Assignment » Copy each record exactly as it reads, leaving out any pictures it holds.

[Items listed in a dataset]
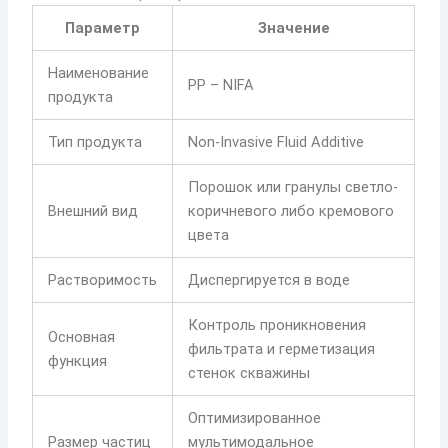
Параметр
Значение
Наименование
PP – NIFA
продукта
Тип продукта
Non-Invasive Fluid Additive
Порошок или гранулы светло-
Внешний вид
коричневого либо кремового
цвета
Растворимость
Диспергируется в воде
Контроль проникновения
Основная
фильтрата и герметизация
функция
стенок скважины
Оптимизированное
Размер частиц
мультимодальное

Task result »
Параметр
Значение
Наименование
PP – NIFA
продукта
Тип продукта
Non-Invasive Fluid Additive
Порошок или гранулы светло-
Внешний вид
коричневого либо кремового
цвета
Растворимость
Диспергируется в воде
Контроль проникновения
Основная
фильтрата и герметизация
функция
стенок скважины
Оптимизированное
Размер частиц
мультимодальное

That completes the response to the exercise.